A significant number of the offshore gas projects planned for the North West shelf of Australia present corrosion and flow assurance challenges (paraffin wax, hydrates and scale). Temperatures at the wellhead may be as high as 140°C, which combined with carbon dioxide levels of 10–20 mol % could lead to aggressive, acidic gas corrosion of the infrastructure and pipelines. The water depth, temperature and operating conditions of these pipelines may result in hydrate formation and subsequent blockages (particularly during shutdowns). Many of the projects have a base case specifying the use Mono Ethylene Glycol (MEG) to suppress hydrate formation in the pipelines.
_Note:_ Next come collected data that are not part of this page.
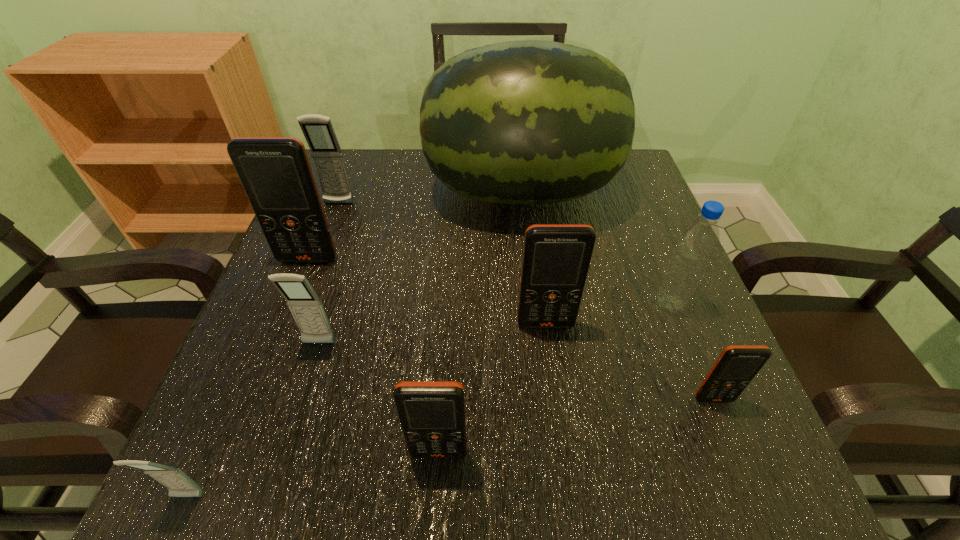 Image resolution: width=960 pixels, height=540 pixels. Find the location of `free space located 0.200m on the screen of the third farthest cellular telephone`. free space located 0.200m on the screen of the third farthest cellular telephone is located at coordinates click(561, 443).

This screenshot has height=540, width=960. What are the coordinates of `vacant position located on the back of the fourth farthest object` in the screenshot? It's located at (636, 218).

Locate an element on the screen. vacant space located on the front-facing side of the second farthest gray cellular telephone is located at coordinates (271, 502).

Identify the location of vacant space located on the screen of the seventh farthest object. This screenshot has width=960, height=540. (745, 478).

Identify the location of watermelon that is at the far edge. (526, 122).

Identify the location of cellular telephone at the far edge. The width and height of the screenshot is (960, 540). tap(318, 131).

At what (x,y) coordinates should I click in order to perform the action: click on watermelon at the right edge. Please return your answer as a coordinate pair (x, y). The image size is (960, 540). Looking at the image, I should click on (526, 122).

Where is `water bottle situated at the right edge`? water bottle situated at the right edge is located at coordinates (698, 241).

The width and height of the screenshot is (960, 540). Identify the location of cellular telephone positioned at the right edge. (736, 366).

Find the location of `object located at the far left corner`. object located at the far left corner is located at coordinates (318, 131). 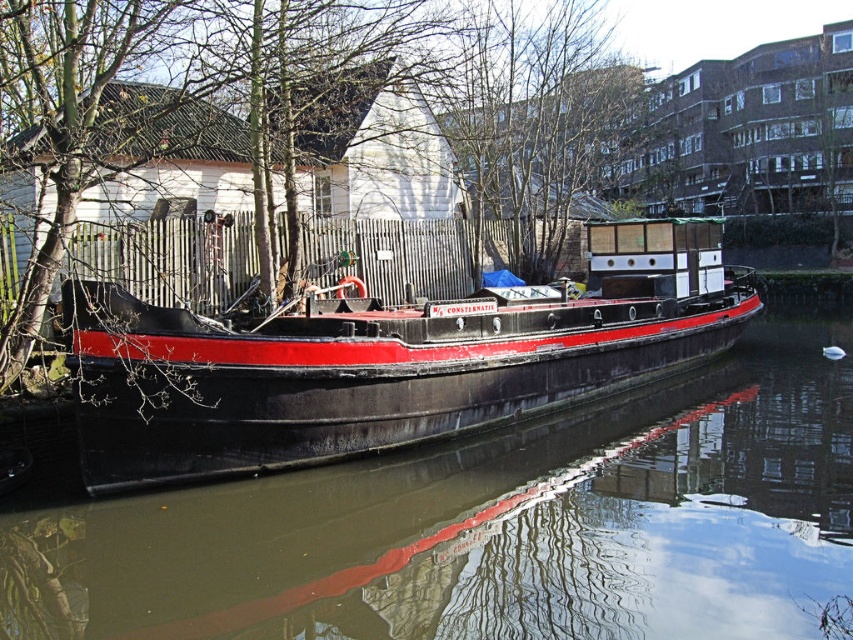 You are a photographer trying to capture the boat named CONSTANTINE. You notice two similar boats at the center of the scene. Which boat is closer to you, the black rubber boat at center or the black matte boat at center?

The black rubber boat at center is closer to you since it is positioned in front of the black matte boat at center.

You are a maintenance worker on the canal. You need to inspect both the black rubber boat at center and the black matte boat at center. Which boat should you check first if you want to start with the one that is located below the other?

The black rubber boat at center is positioned under the black matte boat at center, so you should check the black rubber boat at center first since it is located below. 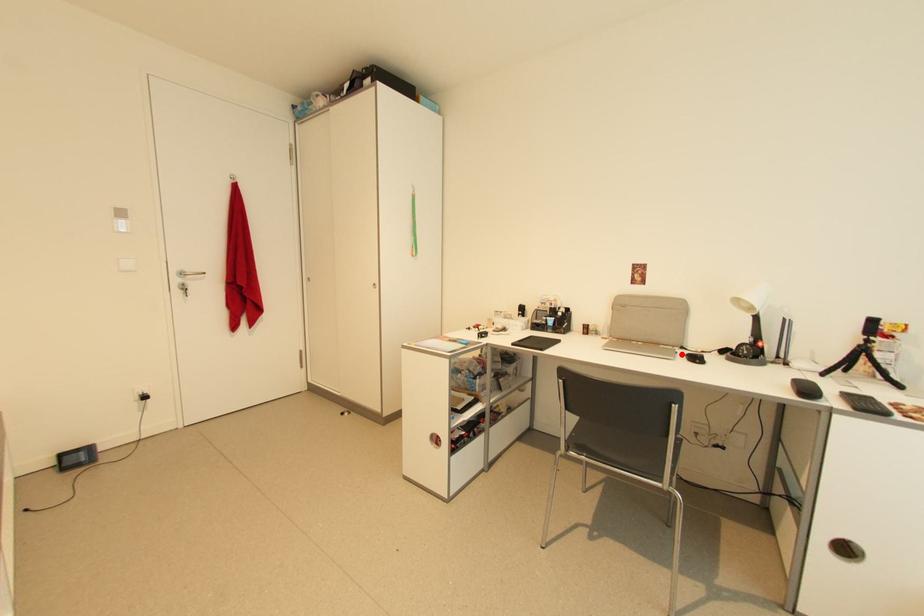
In the majority of these systems, the MEG is regenerated either at satellite platforms or onshore processing plants after which it is resupplied to the injection point offshore (i.e. a re-circulating glycol system). This basis of design requires a different approach towards chemical selection than a once through system due to the possible impact of the corrosion inhibitor (and other chemicals) on the glycol regeneration system. This paper details the corrosion challenges of these systems and describes the testing required to: Develop corrosion inhibitors that will reduce the potential for severe corrosion; and, Meet the requirements for use in re-circulating glycol systems.